From my experience anti feminists know far more about feminism than most feminists, and have a stronger belief in gender equality than most feminists.

Woman against Feminism (WAF)

Most Women Against Feminism (WAF) identify as anti feminists, but differ from most anti feminists in that they do not necessarily oppose feminism on the grounds that it is discriminatory towards men. WAF women include Traditional-Conservative (Trad-Con) women who believe in traditional gender roles and oppose feminism for destroying a woman’s right to live within a traditional female gender role.

Men Going Their Own Way (MGTOW)

Men going their own way (MGTOW) are men who believe that the best way to avoid the risks of relationships with women is to avoid all forms of long term commitment. Many of these men come to MGTOW having learned the hard way that they faced biases in the family court system when seeking joint custody of their children after separation.

MGTOW are described as a phenomenon and not a movement, and as such focus heavily of analyzing female nature for the purposes of avoiding being enticed into a long-term relationship.

As a result of this focus on female nature, MGTOW have a large glossary of terms used to describe women (and men) and the way they behave. Some of these terms can be obnoxious, but others have found their way into common use within the broader MRM.

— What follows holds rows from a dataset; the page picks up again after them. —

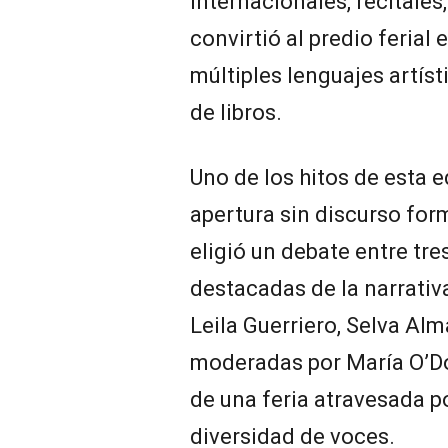
internacionales, recitales
convirtió al predio ferial
múltiples lenguajes artíst
de libros.
Uno de los hitos de esta e
apertura sin discurso for
eligió un debate entre tre
destacadas de la narrati
Leila Guerriero, Selva Al
moderadas por María O’Do
de una feria atravesada po
diversidad de voces.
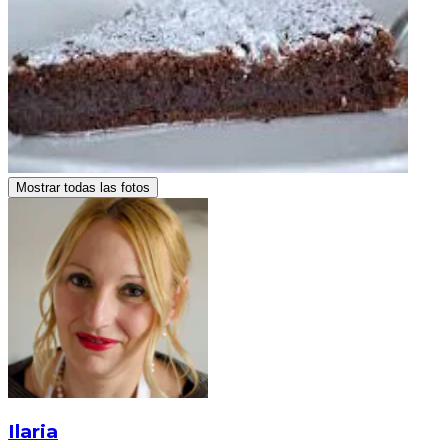
Mostrar todas las fotos
Ilaria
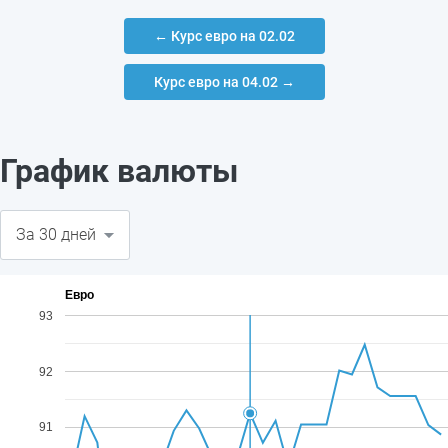
← Курс евро на 02.02
Курс евро на 04.02 →
График валюты
Евро
93
92
91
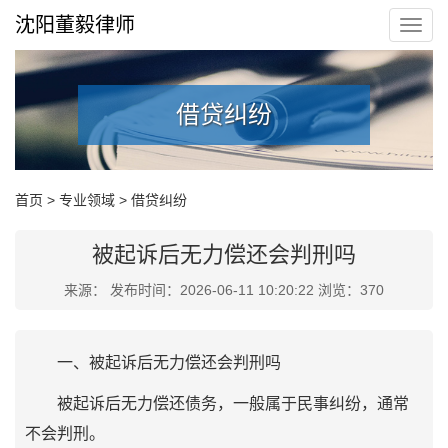
沈阳董毅律师
借贷纠纷
首页
>
专业领域
>
借贷纠纷
被起诉后无力偿还会判刑吗
来源： 发布时间：2026-06-11 10:20:22 浏览：370
一、被起诉后无力偿还会判刑吗
被起诉后无力偿还债务，一般属于民事纠纷，通常
不会判刑。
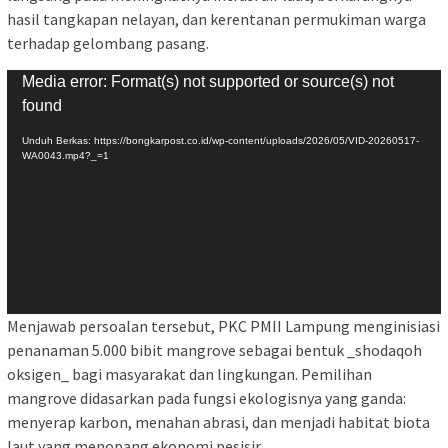
hasil tangkapan nelayan, dan kerentanan permukiman warga
terhadap gelombang pasang.
Pemutar
Media error: Format(s) not supported or source(s) not
Video
found
Unduh Berkas: https://bongkarpost.co.id/wp-content/uploads/2026/05/VID-20260517-
WA0043.mp4?_=1
Menjawab persoalan tersebut, PKC PMII Lampung menginisiasi
penanaman 5.000 bibit mangrove sebagai bentuk _shodaqoh
oksigen_ bagi masyarakat dan lingkungan. Pemilihan
mangrove didasarkan pada fungsi ekologisnya yang ganda:
menyerap karbon, menahan abrasi, dan menjadi habitat biota
laut yang menopang ekonomi pesisir.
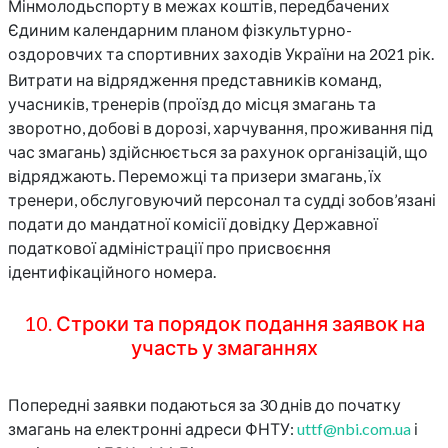
Мінмолодьспорту в межах коштів, передбачених
Єдиним календарним планом фізкультурно-
оздоровчих та спортивних заходів України на 2021 рік.
Витрати на відрядження представників команд,
учасників, тренерів (проїзд до місця змагань та
зворотно, добові в дорозі, харчування, проживання під
час змагань) здійснюється за рахунок організацій, що
відряджають. Переможці та призери змагань, їх
тренери, обслуговуючий персонал та судді зобов’язані
подати до мандатної комісії довідку Державної
податкової адміністрації про присвоєння
ідентифікаційного номера.
10. Строки та порядок подання заявок на
участь у змаганнях
Попередні заявки подаються за 30 днів до початку
змагань на електронні адреси ФНТУ:
uttf@nbi.com.ua
і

The Red Pill, the Red Pill Rage, and the Red Pill Isolation

The term Red Pilled is used widely with the MRM to describe the awakening that men and women experience when they learn the truth about gender relations. The term originates from the movie the Matrix, in which the character Neo is given a choice between taking the red pill and learning the uncomfortable truth, or taking the blue pill and going back to sleep.

Once you take the red pill. you cannot go back to the blue pill world, and you must live among the majority of comfortably blue pilled people. This creates two well discussed phenomena; the red pill rage, where people become angry at the betrayal they perceive from having previously lead a blue pilled life, and the red pilled isolation where they feel isolated and vilified by the blue pilled world.

Why do employers need to know this?

Well, apart from reasons of empathy and equity, there is one really good reason to understand this, and that is that women and men who identify as part of the MRM are highly educated in the statistics and contradictions of modern gender politics and as a result they are very likely to speak out against feminism, and the mistreatment of men who are being vilified because of their gender.

As the MRM grows, employers should expect men and women to start filing sexual harassment claims; claims that have the potential to be heavily exacerbated by a failure of the employer to acknowledge or truly understand the discrimination.

If you are interested in learning more about this topic, a great film to watch is a movie called The Red Pill. This movie was made by a woman named Cassie Jaye who originally set out to make a documentary that exposed the Men’s Rights Movement, and found herself questioning her own identity as a feminist.

Another MRA who is also worth watching is a woman who goes by the name Karen Straughan.

Doctor Jordan Peterson also touches on a lot of issues that resonate with the MRM.